Joshua Charles Banks (born July 18, 1982) is an American former professional baseball pitcher who played in Major League Baseball (MLB) between 2007 and 2010 for the Toronto Blue Jays, San Diego Padres, and Houston Astros. He is 6'3" tall and weighs 195 pounds. Banks attended college at Florida International University. Tony Gwynn said Banks has eight pitches, one of which is a knuckleball.

==Career==
Banks played college baseball at Florida International University. In 2002, he played collegiate summer baseball with the Cotuit Kettleers of the Cape Cod Baseball League and was named a league all-star.

He was selected by the Toronto Blue Jays in the second round of the 2003 Major League Baseball draft. Banks Major League debut in 2007 with the Blue Jays. On April 23, , Banks was claimed off waivers by the San Diego Padres.

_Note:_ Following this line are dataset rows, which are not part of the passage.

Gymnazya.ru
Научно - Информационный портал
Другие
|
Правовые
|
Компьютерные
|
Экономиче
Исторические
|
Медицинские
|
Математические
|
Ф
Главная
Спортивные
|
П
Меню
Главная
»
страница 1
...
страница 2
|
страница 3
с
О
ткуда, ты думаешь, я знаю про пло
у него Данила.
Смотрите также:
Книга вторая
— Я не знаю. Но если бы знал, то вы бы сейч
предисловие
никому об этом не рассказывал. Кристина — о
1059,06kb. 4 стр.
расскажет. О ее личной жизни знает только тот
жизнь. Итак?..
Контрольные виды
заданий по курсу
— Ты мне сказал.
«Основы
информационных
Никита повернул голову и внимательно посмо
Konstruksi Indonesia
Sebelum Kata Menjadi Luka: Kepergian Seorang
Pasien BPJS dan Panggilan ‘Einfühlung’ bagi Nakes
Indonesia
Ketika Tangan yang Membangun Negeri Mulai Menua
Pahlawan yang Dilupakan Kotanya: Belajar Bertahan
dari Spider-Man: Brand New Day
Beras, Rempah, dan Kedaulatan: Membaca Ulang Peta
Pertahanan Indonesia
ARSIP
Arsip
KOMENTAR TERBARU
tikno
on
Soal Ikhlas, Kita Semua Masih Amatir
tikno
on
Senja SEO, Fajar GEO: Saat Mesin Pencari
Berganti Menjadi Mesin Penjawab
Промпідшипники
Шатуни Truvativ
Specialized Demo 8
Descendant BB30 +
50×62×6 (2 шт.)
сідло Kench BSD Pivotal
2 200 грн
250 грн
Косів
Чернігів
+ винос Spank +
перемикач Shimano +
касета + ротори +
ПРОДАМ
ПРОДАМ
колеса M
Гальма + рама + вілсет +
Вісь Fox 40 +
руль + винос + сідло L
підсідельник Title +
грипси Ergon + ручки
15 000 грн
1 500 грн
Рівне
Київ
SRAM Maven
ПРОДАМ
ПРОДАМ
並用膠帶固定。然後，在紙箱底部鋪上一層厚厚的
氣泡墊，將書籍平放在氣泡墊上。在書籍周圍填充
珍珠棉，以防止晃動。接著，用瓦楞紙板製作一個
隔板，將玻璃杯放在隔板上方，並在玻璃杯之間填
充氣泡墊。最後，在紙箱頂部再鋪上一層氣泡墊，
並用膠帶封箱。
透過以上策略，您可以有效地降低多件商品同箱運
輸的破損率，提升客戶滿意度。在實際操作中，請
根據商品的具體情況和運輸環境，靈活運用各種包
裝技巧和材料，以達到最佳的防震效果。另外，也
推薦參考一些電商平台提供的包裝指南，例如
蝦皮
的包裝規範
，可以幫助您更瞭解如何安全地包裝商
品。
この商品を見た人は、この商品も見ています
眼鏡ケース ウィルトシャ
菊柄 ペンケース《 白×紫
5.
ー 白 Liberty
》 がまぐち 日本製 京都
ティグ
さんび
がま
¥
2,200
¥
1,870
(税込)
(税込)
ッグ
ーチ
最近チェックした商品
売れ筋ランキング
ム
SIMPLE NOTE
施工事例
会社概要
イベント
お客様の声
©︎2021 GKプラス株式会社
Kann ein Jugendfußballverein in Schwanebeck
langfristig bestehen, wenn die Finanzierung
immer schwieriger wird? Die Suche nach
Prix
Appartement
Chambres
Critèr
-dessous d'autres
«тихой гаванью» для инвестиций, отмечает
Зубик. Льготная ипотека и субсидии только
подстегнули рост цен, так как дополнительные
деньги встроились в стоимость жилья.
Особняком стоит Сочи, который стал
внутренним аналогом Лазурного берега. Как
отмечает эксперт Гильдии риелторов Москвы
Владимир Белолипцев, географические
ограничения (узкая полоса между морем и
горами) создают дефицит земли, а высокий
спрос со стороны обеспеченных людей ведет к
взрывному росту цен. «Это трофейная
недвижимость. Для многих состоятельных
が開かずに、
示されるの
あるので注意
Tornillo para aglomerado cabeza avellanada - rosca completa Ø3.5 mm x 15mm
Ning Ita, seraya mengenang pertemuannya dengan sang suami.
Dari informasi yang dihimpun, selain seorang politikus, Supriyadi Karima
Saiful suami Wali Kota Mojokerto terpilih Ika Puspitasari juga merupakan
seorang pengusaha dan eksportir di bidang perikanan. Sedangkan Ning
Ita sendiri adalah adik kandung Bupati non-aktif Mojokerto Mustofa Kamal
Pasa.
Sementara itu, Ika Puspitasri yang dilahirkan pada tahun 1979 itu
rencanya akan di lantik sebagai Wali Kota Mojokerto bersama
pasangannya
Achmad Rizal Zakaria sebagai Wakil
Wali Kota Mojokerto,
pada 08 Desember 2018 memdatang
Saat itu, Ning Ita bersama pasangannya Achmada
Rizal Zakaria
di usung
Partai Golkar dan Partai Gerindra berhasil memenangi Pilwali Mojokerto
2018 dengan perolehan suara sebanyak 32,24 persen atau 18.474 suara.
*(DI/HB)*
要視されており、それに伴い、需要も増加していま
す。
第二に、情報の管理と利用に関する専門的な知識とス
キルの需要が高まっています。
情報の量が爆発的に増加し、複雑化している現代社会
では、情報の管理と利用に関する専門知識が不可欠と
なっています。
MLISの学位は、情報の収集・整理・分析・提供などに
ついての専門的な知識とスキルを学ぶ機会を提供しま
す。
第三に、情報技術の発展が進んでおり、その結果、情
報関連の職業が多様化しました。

In his first 22 innings as a Padre, he did not give up any runs. This string was broken when David Wright singled home José Reyes on June 5, 2008. His first loss came weeks later against the New York Yankees and Joba Chamberlain on June 19, 2008. The loss was part of a three-game sweep of the Padres at Yankee Stadium, the last time the San Diego Padres ever visited the old Yankee Stadium. In October 2009, Banks was granted Free Agency.

On January 4, 2010, Banks signed a minor league contract with the Houston Astros and got an invitation to spring training. He appeared in 27 games for the Round Rock Express and one game for the Astros before becoming a free agent at the end of the season.

On January 31, 2011, Banks signed a major league contract with the San Francisco Giants. He was released during the season.

On February 28, 2012, Banks signed a major league contract with the Baltimore Orioles. Banks, who also pitched for the Long Island Ducks last year, has Gary Sheffield for an agent. On March 31, 2012, he was released by the Orioles.

==Personal life==
He has two daughters Lola, and Olivia and is married to Casey Banks.